* [YOUR OBJECTIVE]:
At the line containing "عظمية صح أو خطا؟ - مع الشرح", begin setting down the entries exactly, and stop only after the last line.

* [RECORDS FOR PROCESSING]:
◆ ◆ ◆ ◆ ◆ ◆ ◆

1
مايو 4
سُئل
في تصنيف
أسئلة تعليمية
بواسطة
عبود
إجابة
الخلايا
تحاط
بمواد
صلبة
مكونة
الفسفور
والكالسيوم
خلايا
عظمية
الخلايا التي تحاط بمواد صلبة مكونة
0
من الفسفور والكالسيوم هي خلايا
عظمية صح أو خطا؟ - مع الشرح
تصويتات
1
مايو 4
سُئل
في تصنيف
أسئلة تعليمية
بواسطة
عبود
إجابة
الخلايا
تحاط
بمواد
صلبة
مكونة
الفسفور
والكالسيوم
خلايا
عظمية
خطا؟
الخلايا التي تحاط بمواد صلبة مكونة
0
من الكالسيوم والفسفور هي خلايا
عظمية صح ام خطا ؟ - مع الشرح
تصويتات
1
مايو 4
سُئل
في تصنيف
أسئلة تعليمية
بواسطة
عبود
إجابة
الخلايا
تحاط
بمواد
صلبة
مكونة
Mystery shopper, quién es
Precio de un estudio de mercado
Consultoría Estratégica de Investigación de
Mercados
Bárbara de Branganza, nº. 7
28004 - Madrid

◆ ◆ ◆ ◆ ◆ ◆ ◆

* [RESPONSE]:
عظمية صح أو خطا؟ - مع الشرح
تصويتات
1
مايو 4
سُئل
في تصنيف
أسئلة تعليمية
بواسطة
عبود
إجابة
الخلايا
تحاط
بمواد
صلبة
مكونة
الفسفور
والكالسيوم
خلايا
عظمية
خطا؟
الخلايا التي تحاط بمواد صلبة مكونة
0
من الكالسيوم والفسفور هي خلايا
عظمية صح ام خطا ؟ - مع الشرح
تصويتات
1
مايو 4
سُئل
في تصنيف
أسئلة تعليمية
بواسطة
عبود
إجابة
الخلايا
تحاط
بمواد
صلبة
مكونة
Mystery shopper, quién es
Precio de un estudio de mercado
Consultoría Estratégica de Investigación de
Mercados
Bárbara de Branganza, nº. 7
28004 - Madrid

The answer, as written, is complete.